Set the entries down once more, exactly as they are worded.

___ Recorded information

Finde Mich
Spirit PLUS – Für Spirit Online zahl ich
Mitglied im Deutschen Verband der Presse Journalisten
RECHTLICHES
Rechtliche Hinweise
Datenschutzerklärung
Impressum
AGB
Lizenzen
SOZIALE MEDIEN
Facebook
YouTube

______

### Worked solution
Finde Mich
Spirit PLUS – Für Spirit Online zahl ich
Mitglied im Deutschen Verband der Presse Journalisten
RECHTLICHES
Rechtliche Hinweise
Datenschutzerklärung
Impressum
AGB
Lizenzen
SOZIALE MEDIEN
Facebook
YouTube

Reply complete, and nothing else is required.